**ACTIVITY**
When the line with "MISCELLANEOUS GAMING" turns up below, begin repeating exactly, and carry on through the line with "White Pine, TN"; no pictures go into the copy.

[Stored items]
········

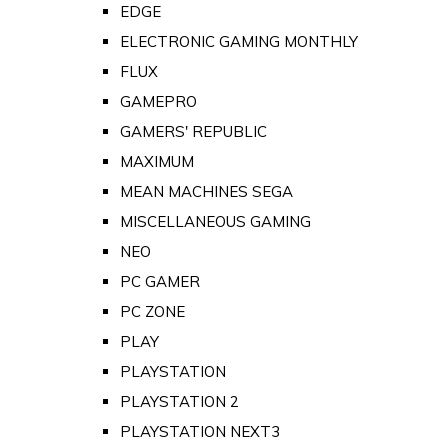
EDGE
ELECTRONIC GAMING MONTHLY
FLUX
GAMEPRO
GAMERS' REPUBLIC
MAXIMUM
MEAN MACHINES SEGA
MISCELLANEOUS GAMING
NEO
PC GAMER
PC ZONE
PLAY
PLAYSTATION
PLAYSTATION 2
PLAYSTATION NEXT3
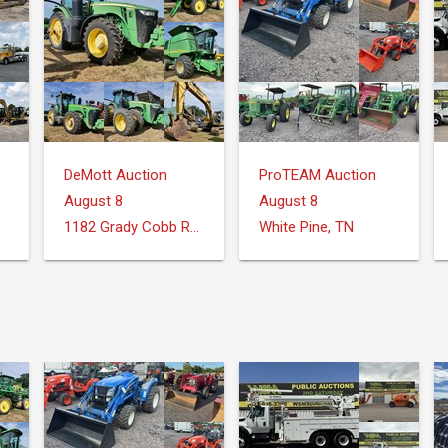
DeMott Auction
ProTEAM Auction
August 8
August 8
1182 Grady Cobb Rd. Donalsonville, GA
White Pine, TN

········

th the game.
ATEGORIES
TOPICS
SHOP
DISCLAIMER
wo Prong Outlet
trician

········

**EXERCISE ANSWER**
MISCELLANEOUS GAMING
NEO
PC GAMER
PC ZONE
PLAY
PLAYSTATION
PLAYSTATION 2
PLAYSTATION NEXT3
DeMott Auction
ProTEAM Auction
August 8
August 8
1182 Grady Cobb Rd. Donalsonville, GA
White Pine, TN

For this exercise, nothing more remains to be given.